Ransomware is malware an attacker installs on a victim’s system via a phishing attack or infected website to lock or encrypt a victim’s data until they pay large sums of money.

Some ransomware variants could infect multiple systems at once and disable an organization’s operations for days, and sometimes even weeks.

Ransomware attacks have risen 13% since 2019, with an average cost of $1.85 million. There are $1.7 million ransomware attacks every day. Phishing and business email compromise make up the prime vectors for these attacks to succeed.

Email phishing is a social engineering technique that uses email to deceive end users into providing sensitive information, such as:

• Passwords
• Social Security numbers
• Payment card numbers

It’s also one of the main delivery methods of a ransomware attack.

A phishing email will typically use an attachment that looks trustworthy to carry the ransomware program; it infects the target’s computer when you open it and may spread to other systems.

Business email compromise is a specific corollary of phishing. It’s a heightened level of deception that involves impersonation, as the attacker uses artificial intelligence to create behavioral profiles of key executives and mimic email behavior.

An employee will receive an email that asks for sensitive information like a request to switch account numbers, or to move funds from one bank to another. However, the attacker will make the email look as though it came directly from a C-level executive, which is why these attacks have also become known as CEO fraud.

Ransomware is the most common type of cyberextortion. Cyberextortion occurs when cyber-criminals demand payment through the use of or threat of some form of malicious activity against a victim, such as data compromise or denial-of-service attack.

Victims of ransomware usually face demands to pay criminals in cryptocurrency. However, reports also exist of other currencies, gift cards, and ransoms of up to several thousand dollars, with some payments in the millions.

A ransomware attack places the organization’s data at high risk, as cyber-attackers will now exfiltrate the data and most attacks are now double extortion attacks. According to BlackFog, 89% of reported ransomware incidents in 2022 used data exfiltration.

The threat of leaking sensitive data to the public and to the Dark Web has become a ploy to threaten businesses with releasing potentially sensitive information.

Data Types Susceptible to Cybersecurity Threats

• Source code. Code that houses the building blocks of any proprietary software.
• Proprietary information and systems. Databases that include trade secrets, business strategies, product designs, and even operational procedures.
• Personal identifiable information (PII). Data that could identify a specific individual and can identify, contact, or locate a particular person on its own or with other information.
• Protected health information (PHI). Information about health status, provision of health care, or health care payments that can link to a specific individual.
• Customer lists. A data set that may contain PII, contact information, proprietary research, financial information, or competitive analysis. This data is usually intended for internal use only.

There’s much debate circling the central question of a ransomware attack; if you get hit, should you pay the ransom?

The US Department of Justice recommends not paying a ransom as it doesn’t guarantee you’ll be able to recover all of your data; some victims that paid a ransom were targeted again because they paid, and paying encourages more of this cybercriminal activity.

The FBI and the Cybersecurity & Infrastructure Security Agency (CISA) suggest ransomware victims notify law enforcement so they can track incidents and assist in future prosecution.

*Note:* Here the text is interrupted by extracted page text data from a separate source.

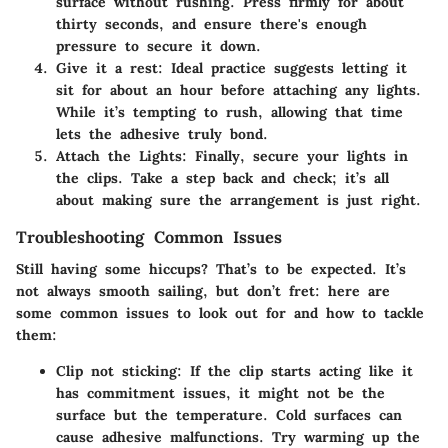
surface without rushing. Press firmly for about
thirty seconds, and ensure there's enough
pressure to secure it down.
Give it a rest:
Ideal practice suggests letting it
sit for about an hour before attaching any lights.
While it’s tempting to rush, allowing that time
lets the adhesive truly bond.
Attach the Lights:
Finally, secure your lights in
the clips. Take a step back and check; it’s all
about making sure the arrangement is just right.
Troubleshooting Common Issues
Still having some hiccups? That’s to be expected. It’s
not always smooth sailing, but don’t fret: here are
some common issues to look out for and how to tackle
them:
Clip not sticking:
If the clip starts acting like it
has commitment issues, it might not be the
surface but the temperature. Cold surfaces can
cause adhesive malfunctions. Try warming up the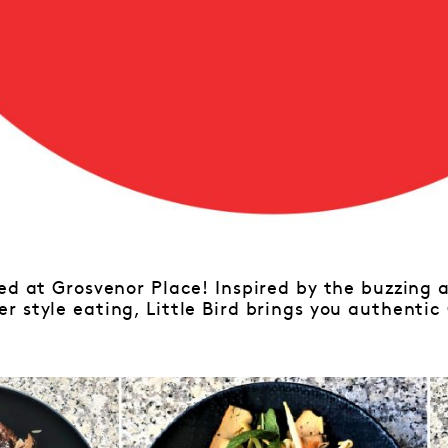
ed at Grosvenor Place! Inspired by the buzzing 
r style eating, Little Bird brings you authenti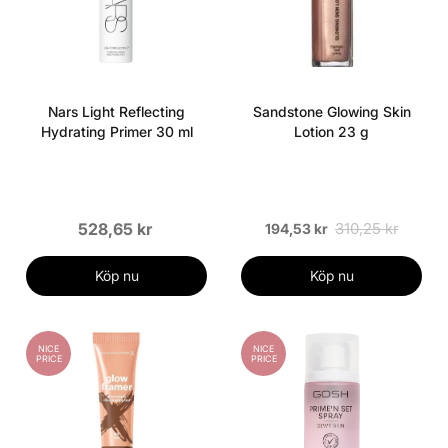
Nars Light Reflecting
Sandstone Glowing Skin
Hydrating Primer 30 ml
Lotion 23 g
528,65 kr
310,25 kr
194,53 kr
Köp nu
Köp nu
NICE
NICE
PRICE
PRICE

In the end, organizations have to weigh the costs and benefits of how much money they lose each day that attackers lock them out of their systems—and determine the risk and benefits of paying.

Hacking refers to activities that seek to compromise systems. Gaining access to IT systems from outside an organization is still a cybersecurity threat that requires organizations to prepare. Hacking gains access to sensitive data and exfiltrates that data for profit, or just for the thrill.

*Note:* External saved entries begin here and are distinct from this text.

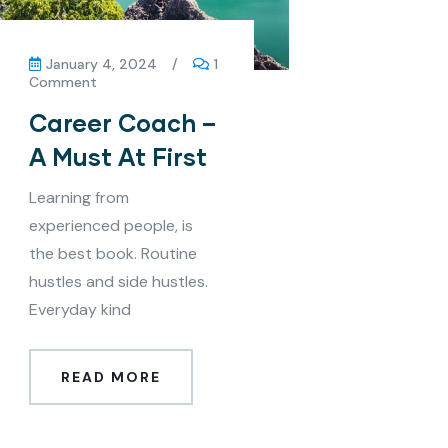
January 4, 2024
/
1
Comment
Career Coach –
A Must At First
Learning from
experienced people, is
the best book. Routine
hustles and side hustles.
Everyday kind
READ MORE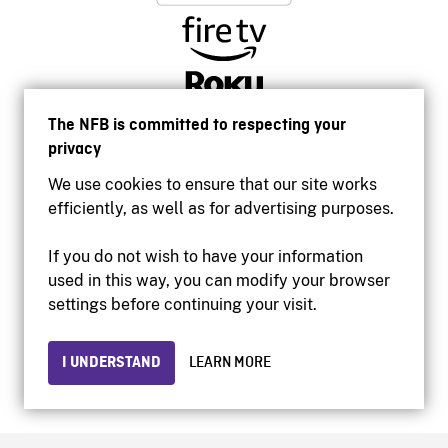
The NFB is committed to respecting your
privacy
We use cookies to ensure that our site works
efficiently, as well as for advertising purposes.
If you do not wish to have your information
used in this way, you can modify your browser
Accessibility
settings before continuing your visit.
Institutional website
Terms of use
Privacy
I UNDERSTAND
LEARN MORE
© 2026 National Film Board of Canada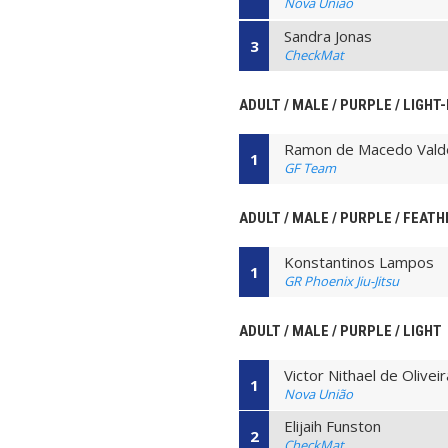
Nova União
Sandra Jonas
3
CheckMat
ADULT / MALE / PURPLE / LIGHT
Ramon de Macedo Vald
1
GF Team
ADULT / MALE / PURPLE / FEATH
Konstantinos Lampos
1
GR Phoenix Jiu-Jitsu
ADULT / MALE / PURPLE / LIGHT
Victor Nithael de Olive
1
Nova União
Elijaih Funston
2
CheckMat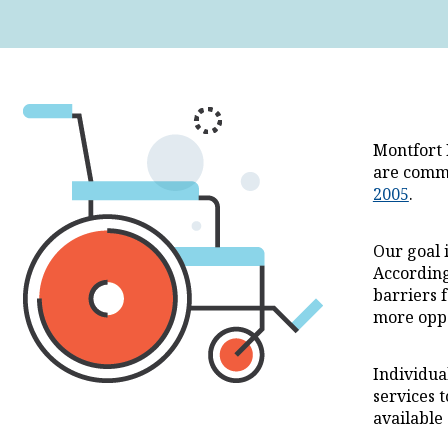
Montfort 
are commi
2005
.
Our goal 
According
barriers 
more oppo
Individua
services t
available 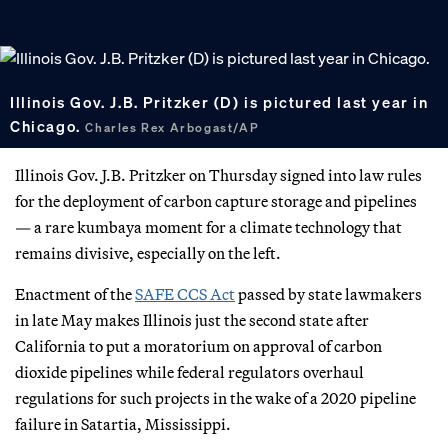
Illinois Gov. J.B. Pritzker (D) is pictured last year in
Chicago.
Charles Rex Arbogast/AP
Illinois Gov. J.B. Pritzker on Thursday signed into law rules
for the deployment of carbon capture storage and pipelines
— a rare kumbaya moment for a climate technology that
remains divisive, especially on the left.
Enactment of the
SAFE CCS Act
passed by state lawmakers
in late May makes Illinois just the second state after
California to put a moratorium on approval of carbon
dioxide pipelines while federal regulators overhaul
regulations for such projects in the wake of a 2020 pipeline
failure in Satartia, Mississippi.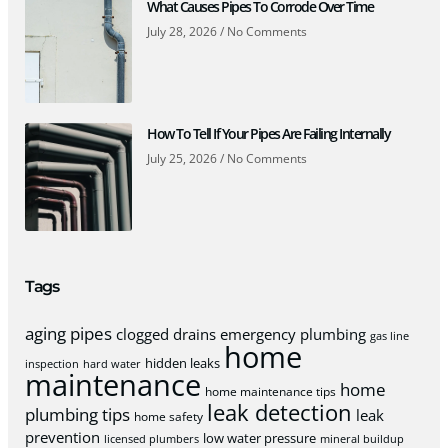
What Causes Pipes To Corrode Over Time
July 28, 2026
No Comments
How To Tell If Your Pipes Are Failing Internally
July 25, 2026
No Comments
Tags
aging pipes
clogged drains
emergency plumbing
gas line
home
hidden leaks
inspection
hard water
maintenance
home
home maintenance tips
leak detection
plumbing tips
leak
home safety
prevention
low water pressure
licensed plumbers
mineral buildup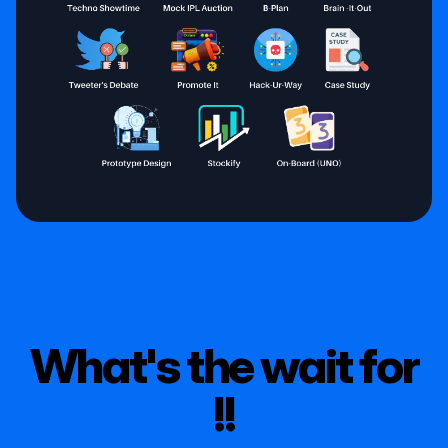
What's the wait for
!!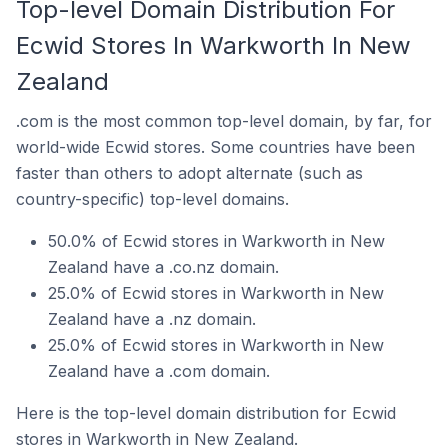
Top-level Domain Distribution For
Ecwid Stores In Warkworth In New
Zealand
.com is the most common top-level domain, by far, for
world-wide Ecwid stores. Some countries have been
faster than others to adopt alternate (such as
country-specific) top-level domains.
50.0% of Ecwid stores in Warkworth in New
Zealand have a .co.nz domain.
25.0% of Ecwid stores in Warkworth in New
Zealand have a .nz domain.
25.0% of Ecwid stores in Warkworth in New
Zealand have a .com domain.
Here is the top-level domain distribution for Ecwid
stores in Warkworth in New Zealand.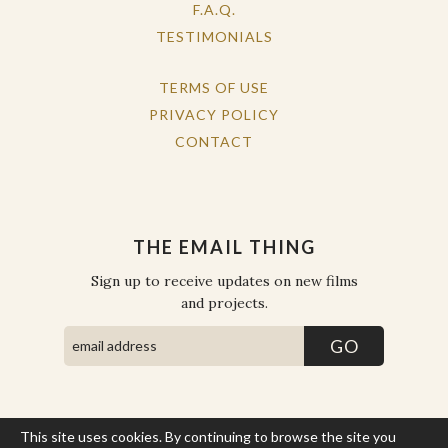
F.A.Q.
TESTIMONIALS
TERMS OF USE
PRIVACY POLICY
CONTACT
THE EMAIL THING
Sign up to receive updates on new films
and projects.
This site uses cookies. By continuing to browse the site you
COPYRIGHT © THE WORK OF THE PEOPLE 2026. ALL RIGHTS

Hacking uses numerous methods to try and gain access to systems, including social engineering, tricking staff into revealing usernames and passwords, or exploitation of software vulnerabilities and misconfigurations.

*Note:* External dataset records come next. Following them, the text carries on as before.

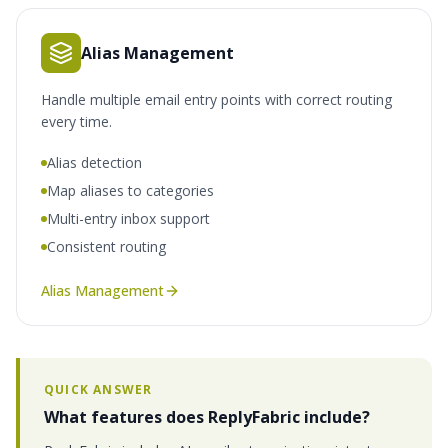
Alias Management
Handle multiple email entry points with correct routing
every time.
Alias detection
Map aliases to categories
Multi-entry inbox support
Consistent routing
Alias Management
QUICK ANSWER
What features does ReplyFabric include?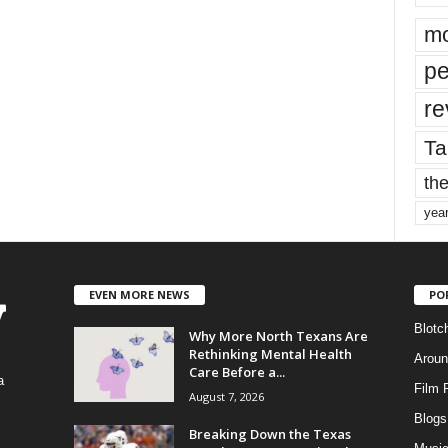
mo
pe
re
Ta
the
yea
EVEN MORE NEWS
PO
Blotc
Why More North Texans Are
Rethinking Mental Health
Aroun
Care Before a...
a
Film 
August 7, 2026
Blogs
,
Breaking Down the Texas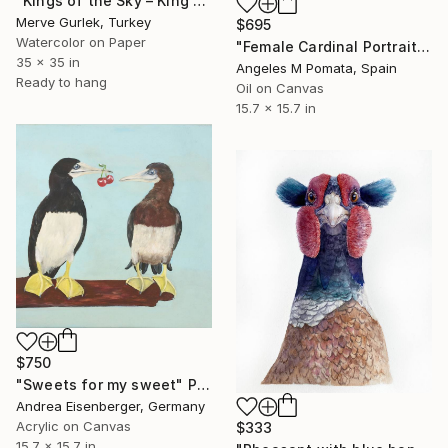
"Kings of the Sky – King Vulture No.3 | Bird Art" Painting
Merve Gurlek, Turkey
$695
Watercolor on Paper
"Female Cardinal Portrait" Painting
35 x 35 in
Angeles M Pomata, Spain
Ready to hang
Oil on Canvas
15.7 x 15.7 in
$750
"Sweets for my sweet" Painting
Andrea Eisenberger, Germany
Acrylic on Canvas
$333
15.7 x 15.7 in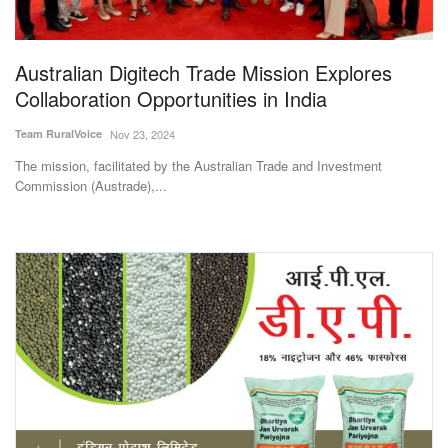
Magazine
Australian Digitech Trade Mission Explores
States
Collaboration Opportunities in India
Events
Team RuralVoice
Nov 23, 2024
The mission, facilitated by the Australian Trade and Investment
Agribusiness
Commission (Austrade),...
Cooperatives
Agritech
International
Rural Dialogue
Ground Report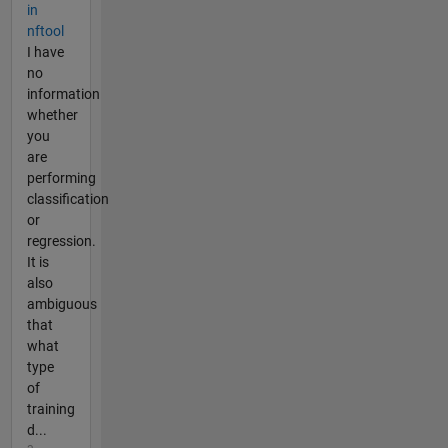
in
nftool
I have
no
information
whether
you
are
performing
classification
or
regression.
It is
also
ambiguous
that
what
type
of
training
d...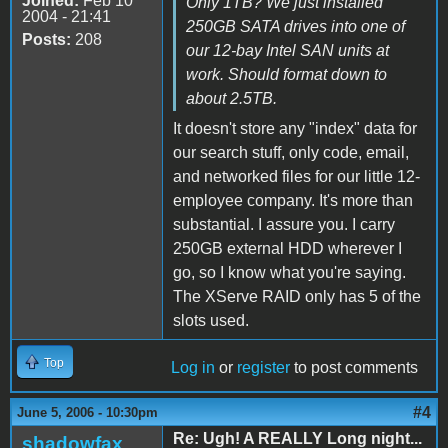
Joined:
Feb 10
Only 1TB? We just installed
2004 - 21:41
250GB SATA drives into one of
Posts:
208
our 12-bay Intel SAN units at
work. Should format down to
about 2.5TB.
It doesn't store any "index" data for
our search stuff, only code, email,
and networked files for our little 12-
employee company. It's more than
substantial. I assure you. I carry
250GB external HDD wherever I
go, so I know what you're saying.
The XServe RAID only has 5 of the
slots used.
Top
Log in
or
register
to post comments
#4
June 5, 2006 - 10:30pm
Re: Ugh! A REALLY Long night...
shadowfax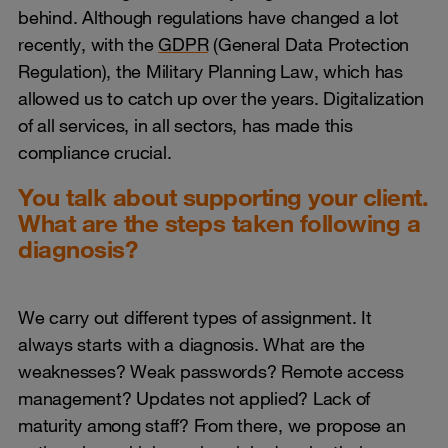
behind. Although regulations have changed a lot
recently, with the
GDPR
(General Data Protection
Regulation), the Military Planning Law, which has
allowed us to catch up over the years. Digitalization
of all services, in all sectors, has made this
compliance crucial.
You talk about supporting your client.
What are the steps taken following a
diagnosis?
We carry out different types of assignment. It
always starts with a diagnosis. What are the
weaknesses? Weak passwords? Remote access
management? Updates not applied? Lack of
maturity among staff? From there, we propose an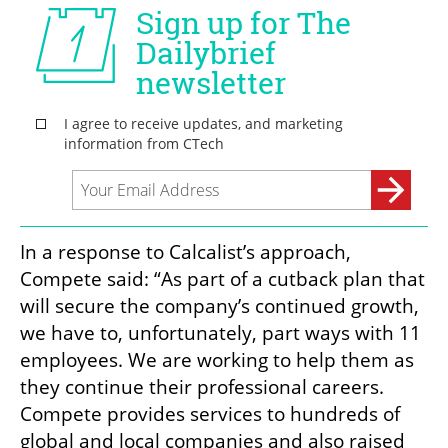
In a response to Calcalist’s approach, 
Compete said: “As part of a cutback plan that 
will secure the company’s continued growth, 
we have to, unfortunately, part ways with 11 
employees. We are working to help them as 
they continue their professional careers. 
Compete provides services to hundreds of 
global and local companies and also raised 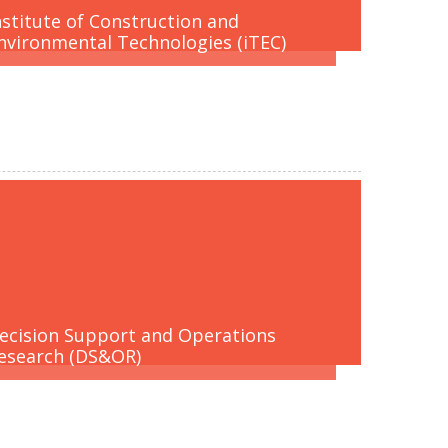
nstitute of Construction and
nvironmental Technologies (iTEC)
ecision Support and Operations
esearch (DS&OR)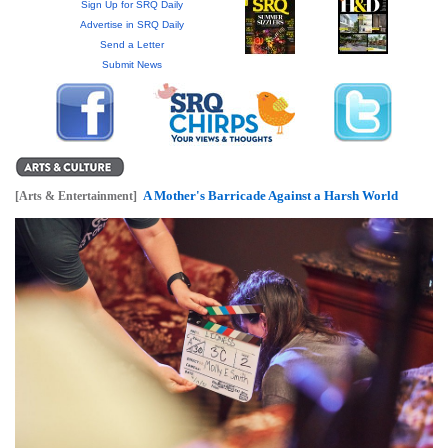
GIVES
Sign Up for SRQ Daily
BACK
Advertise in SRQ Daily
Send a Letter
Submit News
OUR
PLATFORMS
CONTACT
US
A Mother's Barricade Against a Harsh World
[Arts & Entertainment]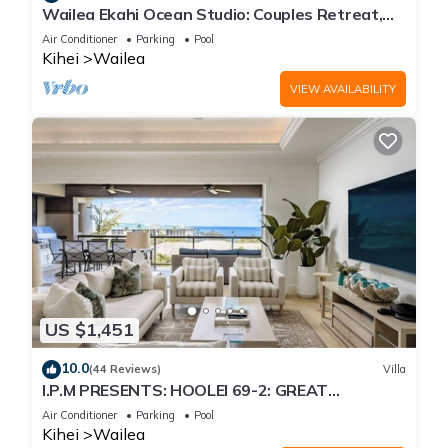
Wailea Ekahi Ocean Studio: Couples Retreat,
Just 300 Feet To Keawakapu Beach
Air Conditioner
Parking
Pool
Kihei
Wailea
VIEW AVAILABILITY
US $1,451
10.0
(44 Reviews)
Villa
I.P.M PRESENTS: HOOLEI 69-2: GREAT
LOCATION + STUNNING NEW REMODEL! WOW!
Air Conditioner
Parking
Pool
Kihei
Wailea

If a hacker can’t get through the firewall protecting a target’s network infrastructure, then they’ll move on to the next easiest place, which is the network’s applications and systems.

With the move of infrastructure and applications into the cloud, the cloud-based configuration issues have become a prime target for attackers and cybercriminals. Most organizations will have cloud misconfigurations due to lenient access control, lax storage policies, or publicly exposed assets.

Hackers can also exploit another vulnerability: outdated or unpatched software. Software companies frequently release patches, which critically secure the application’s security vulnerabilities but can take time to install.

Zero-day vulnerabilities are those vulnerabilities that leave no time to fix them before they are exploited by an attacker. Sometimes these vulnerabilities are known to a vendor, but they don’t have a patch, or it can’t be patched. 

Although it’s difficult to hear, many cybersecurity breaches come from inside an organization.

Roughly one-third of data breaches reported last year emerged from an insider, contractor, or an employee. Insider threats are classified as malicious threats, unhappy workers, and accidental errors. According to the Gurucul 2023 Insider Threat Report, 74% of organizations say insider attacks have become more frequent and more than half have experienced an insider threat in the last year.   

Insider threats are more difficult to detect, and an employee can cause them intentionally or through negligence.